Hacking NEC PC Games/Dealing With Compressed Data

Game data may be compressed for a couple reasons. The first reason is storage space: compressed data is smaller which means more and better content fits on the storage media. The second reason is speed. Loading from disk tends to take a while, and the less loading that is done the better things go, especially if the decompression can be done faster than the loading. Disk loads are also somewhat dangerous... it's not uncommon for floppy drives to "eat" diskettes, so the less of it is done the better.

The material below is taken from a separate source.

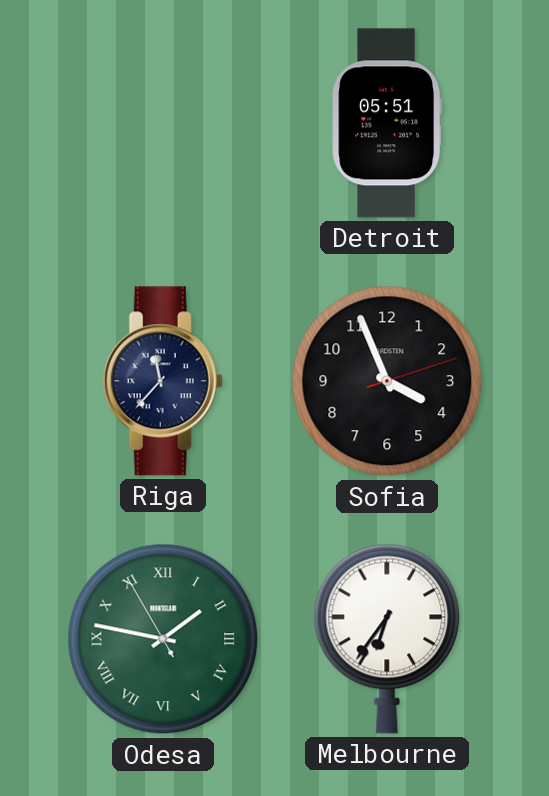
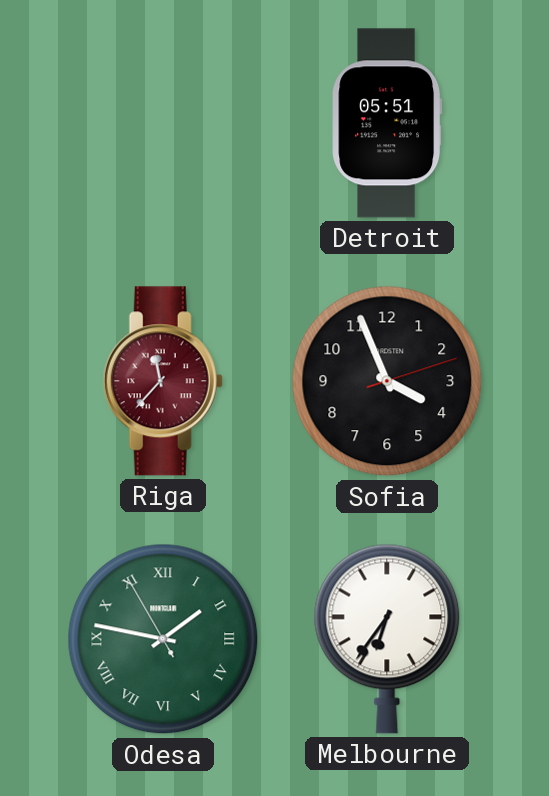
Riga dial: navy -> burgundy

There were a few methods for compressing data known in late 80s and early 90s.

  • LZ encoding
  • Huffman encoding
  • Run-length encoding

Run Length Encoding

edit

Run length encoding (RLE) is very simple: recognize a sequence of repetitive data and replace it with a mark denoting the repetition followed by the number of repetitions. It is the fastest of all compression methods, easy to understand, and is often used to encode level data and sprites.

LZ Encoding

edit

Run-length encoding has its applications, but in many cases it isn't particularly useful. How many words are repeated one after another in a book, for example? In such cases where data tends to be repeated in media but not consecutively, a dictionary approach may be effective.

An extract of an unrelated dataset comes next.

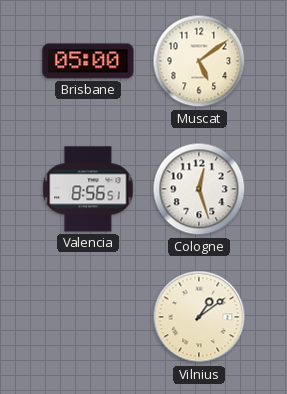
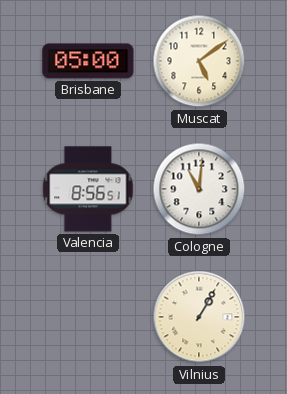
Cologne: 12:27 -> 11:01
Vilnius: 1:09 -> 1:05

In dictionary compression, every unique bit of data featured in a work of content is given its own number and added to a list. The data in the work is replaced with these numeric references and the dictionary is tacked on to the beginning. In a given book it is highly unlikely that there will be more than 65,000 different words, meaning every word can be a 2-byte reference to the dictionary. Assuming words are 6 or 7 letters on average, this can mean a savings of 70% if the work is long.

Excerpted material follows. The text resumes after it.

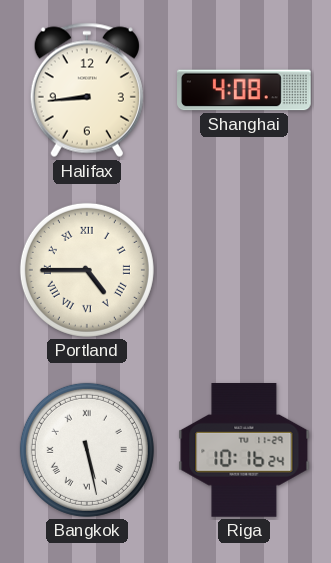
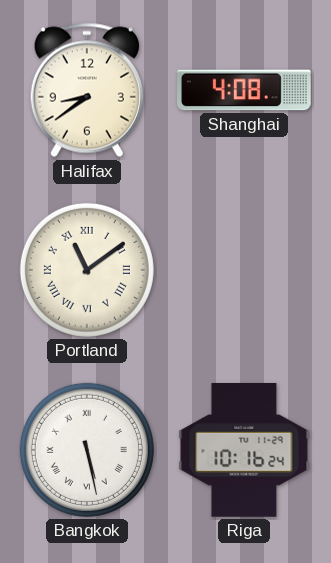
Halifax: 8:44 -> 8:39
Portland: 4:45 -> 11:09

LZ encoding is dictionary compression with a twist. Instead of a single permanent dictionary at the beginning of the work, the LZ method creates a dictionary which "evolves" by only populating itself with the most recent data processed. The dictionary "remembers" the data it most recently encountered, up to a point, and discards its older data. To understand how this is useful, consider a novel where a certain character appears for only chapter. Why should the decompressor remember this character when decoding later chapters? The character's name and unique attributes could be forgotten and thus, no longer stored in memory. LZ encoding strikes a balance between dictionary size and compression ratio, which is usually in the neighborhood of 50%. For dithered bitmap images in particular, the LZ method is highly effective.